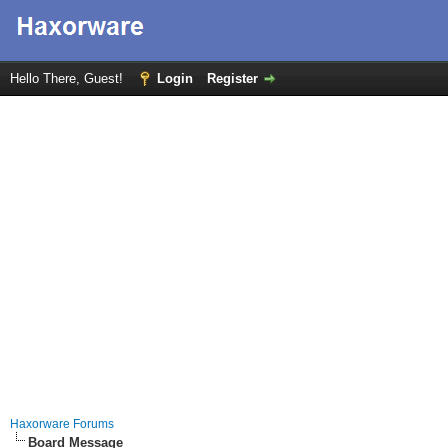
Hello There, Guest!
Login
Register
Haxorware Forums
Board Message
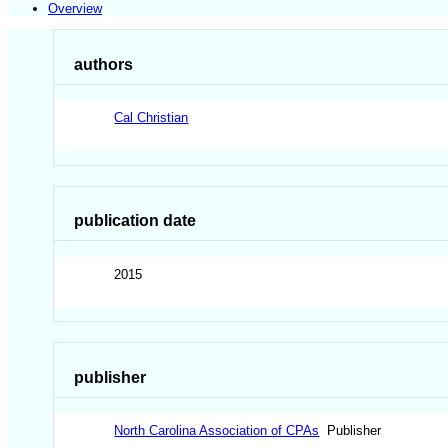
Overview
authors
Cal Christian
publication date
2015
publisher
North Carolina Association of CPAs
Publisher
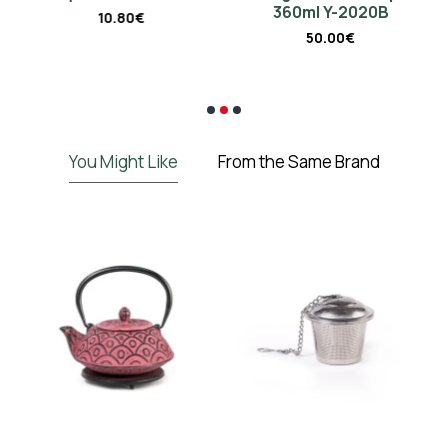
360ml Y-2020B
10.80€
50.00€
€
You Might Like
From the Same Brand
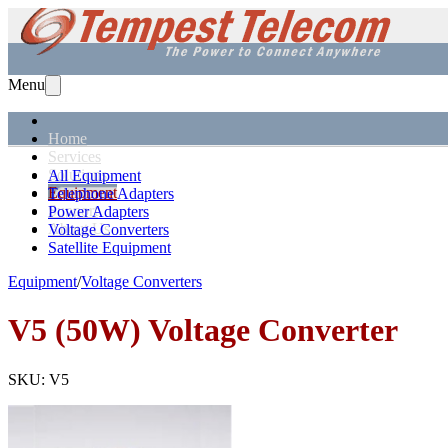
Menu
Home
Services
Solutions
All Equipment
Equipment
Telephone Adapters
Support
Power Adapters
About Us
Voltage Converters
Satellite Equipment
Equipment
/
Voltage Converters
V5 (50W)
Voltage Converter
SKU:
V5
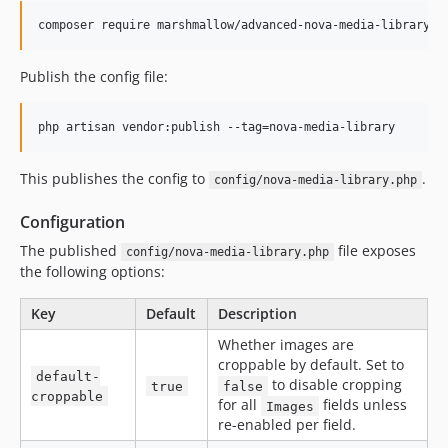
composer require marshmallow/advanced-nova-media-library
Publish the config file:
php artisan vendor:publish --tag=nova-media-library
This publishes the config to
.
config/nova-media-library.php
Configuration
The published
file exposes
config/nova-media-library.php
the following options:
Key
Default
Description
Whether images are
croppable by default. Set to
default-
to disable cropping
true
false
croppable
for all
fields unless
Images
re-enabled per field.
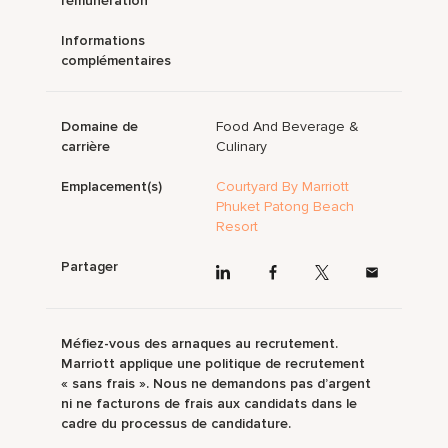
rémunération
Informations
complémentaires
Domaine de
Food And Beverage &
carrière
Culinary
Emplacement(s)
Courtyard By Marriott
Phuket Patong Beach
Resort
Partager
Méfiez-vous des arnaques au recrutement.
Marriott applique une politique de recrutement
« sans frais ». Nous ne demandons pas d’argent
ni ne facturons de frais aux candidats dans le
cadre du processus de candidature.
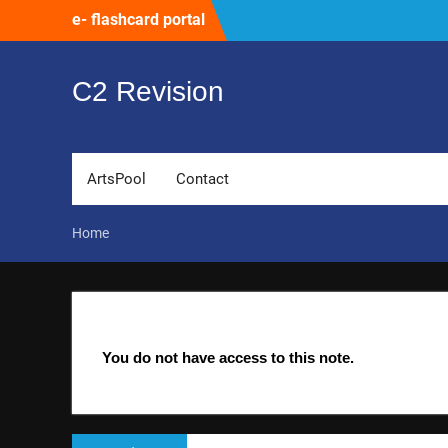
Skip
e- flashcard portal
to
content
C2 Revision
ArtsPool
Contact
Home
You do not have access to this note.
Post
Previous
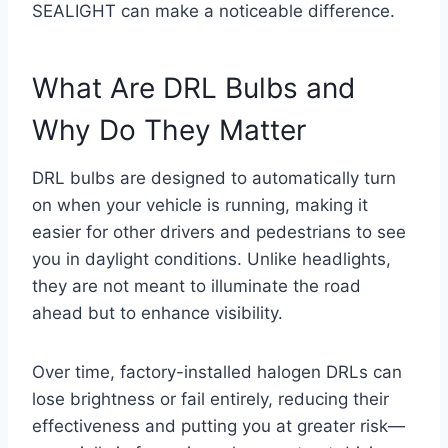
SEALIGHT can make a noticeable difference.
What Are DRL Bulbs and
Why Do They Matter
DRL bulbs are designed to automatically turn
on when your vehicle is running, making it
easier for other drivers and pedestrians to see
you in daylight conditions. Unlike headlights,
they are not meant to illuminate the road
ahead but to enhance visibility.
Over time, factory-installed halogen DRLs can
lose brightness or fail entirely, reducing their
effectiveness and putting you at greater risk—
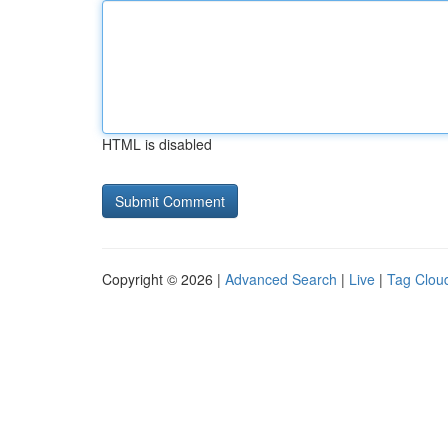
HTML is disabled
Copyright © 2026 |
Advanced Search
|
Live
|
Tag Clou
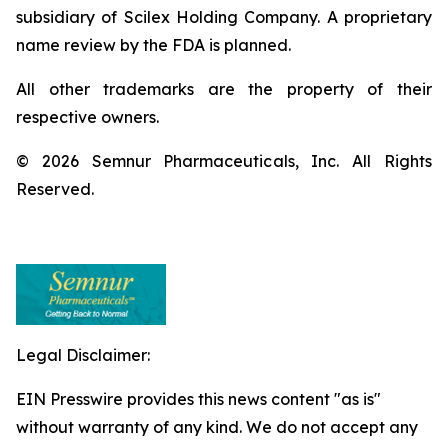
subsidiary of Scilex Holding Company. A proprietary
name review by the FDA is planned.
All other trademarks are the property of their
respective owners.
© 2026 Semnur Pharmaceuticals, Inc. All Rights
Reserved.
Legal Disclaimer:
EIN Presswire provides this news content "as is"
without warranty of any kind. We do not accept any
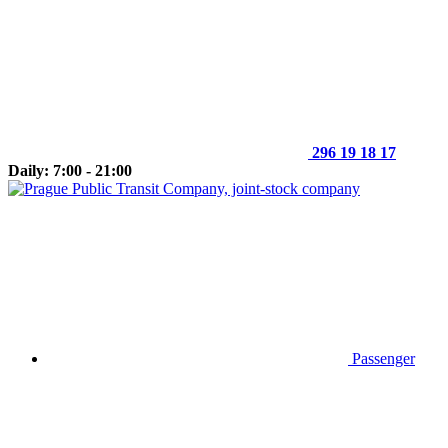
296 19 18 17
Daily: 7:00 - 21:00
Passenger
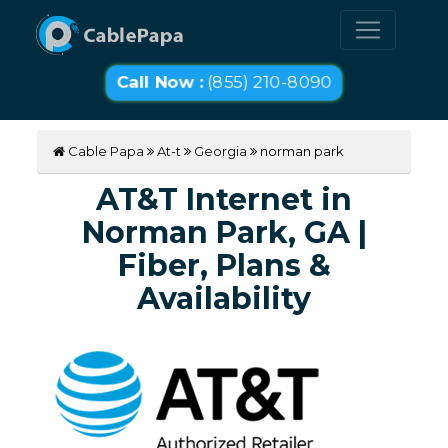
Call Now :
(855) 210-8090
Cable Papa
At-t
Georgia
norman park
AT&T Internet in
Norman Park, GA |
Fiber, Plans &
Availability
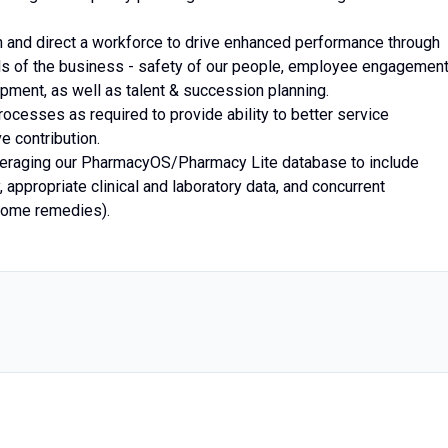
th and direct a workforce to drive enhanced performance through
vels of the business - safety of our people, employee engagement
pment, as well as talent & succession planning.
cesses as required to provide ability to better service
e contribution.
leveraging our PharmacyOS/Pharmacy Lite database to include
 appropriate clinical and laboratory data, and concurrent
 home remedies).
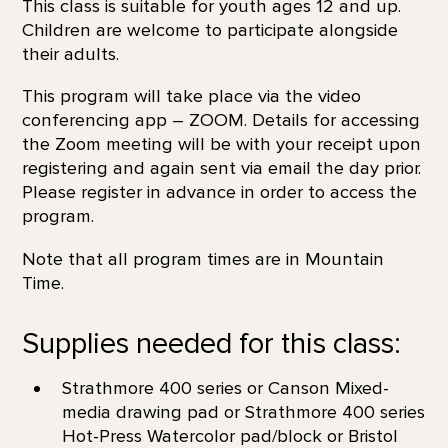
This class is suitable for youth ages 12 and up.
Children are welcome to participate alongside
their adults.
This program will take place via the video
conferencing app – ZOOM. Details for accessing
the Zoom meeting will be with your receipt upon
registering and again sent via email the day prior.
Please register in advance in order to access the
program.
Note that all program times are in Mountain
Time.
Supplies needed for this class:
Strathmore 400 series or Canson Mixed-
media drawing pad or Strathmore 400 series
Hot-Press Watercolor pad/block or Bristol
--------
Write out the records above exactly. Pictures do not belong in the copy.

Hello There, Guest!
Login
Register
Haxorware Forums
Board Message
Overview
authors
Cal Christian
publication date
2015
publisher
North Carolina Association of CPAs
Publisher
360ml Y-2020B
10.80€
50.00€
€
You Might Like
From the Same Brand
Menu
Home
Services
Solutions
All Equipment
Equipment
Telephone Adapters
Support
Power Adapters
About Us
Voltage Converters
Satellite Equipment
Equipment
/
Voltage Converters
V5 (50W)
Voltage Converter
SKU:
V5
composer require marshmallow/advanced-nova-media-library
Publish the config file:
php artisan vendor:publish --tag=nova-media-library
This publishes the config to
.
config/nova-media-library.php
Configuration
The published
file exposes
config/nova-media-library.php
the following options:
Key
Default
Description
Whether images are
croppable by default. Set to
default-
to disable cropping
true
false
croppable
for all
fields unless
Images
re-enabled per field.
rémunération
Informations
complémentaires
Domaine de
Food And Beverage &
carrière
Culinary
Emplacement(s)
Courtyard By Marriott
Phuket Patong Beach
Resort
Partager
Méfiez-vous des arnaques au recrutement.
Marriott applique une politique de recrutement
« sans frais ». Nous ne demandons pas d’argent
ni ne facturons de frais aux candidats dans le
cadre du processus de candidature.
Skip
e- flashcard portal
to
content
C2 Revision
ArtsPool
Contact
Home
You do not have access to this note.
Post
Previous
SEALIGHT can make a noticeable difference.
What Are DRL Bulbs and
Why Do They Matter
DRL bulbs are designed to automatically turn
on when your vehicle is running, making it
easier for other drivers and pedestrians to see
you in daylight conditions. Unlike headlights,
they are not meant to illuminate the road
ahead but to enhance visibility.
Over time, factory-installed halogen DRLs can
lose brightness or fail entirely, reducing their
effectiveness and putting you at greater risk—
HTML is disabled
Copyright © 2026 |
Advanced Search
|
Live
|
Tag Clou
subsidiary of Scilex Holding Company. A proprietary
name review by the FDA is planned.
All other trademarks are the property of their
respective owners.
© 2026 Semnur Pharmaceuticals, Inc. All Rights
Reserved.
Legal Disclaimer:
EIN Presswire provides this news content "as is"
without warranty of any kind. We do not accept any
296 19 18 17
Daily: 7:00 - 21:00
Passenger
Call Now :
(855) 210-8090
Cable Papa
At-t
Georgia
norman park
AT&T Internet in
Norman Park, GA |
Fiber, Plans &
Availability
th and direct a workforce to drive enhanced performance through
vels of the business - safety of our people, employee engagement
pment, as well as talent & succession planning.
cesses as required to provide ability to better service
e contribution.
leveraging our PharmacyOS/Pharmacy Lite database to include
 appropriate clinical and laboratory data, and concurrent
 home remedies).
This class is suitable for youth ages 12 and up.
Children are welcome to participate alongside
their adults.
This program will take place via the video
conferencing app – ZOOM. Details for accessing
the Zoom meeting will be with your receipt upon
registering and again sent via email the day prior.
Please register in advance in order to access the
program.
Note that all program times are in Mountain
Time.
Supplies needed for this class:
Strathmore 400 series or Canson Mixed-
media drawing pad or Strathmore 400 series
Hot-Press Watercolor pad/block or Bristol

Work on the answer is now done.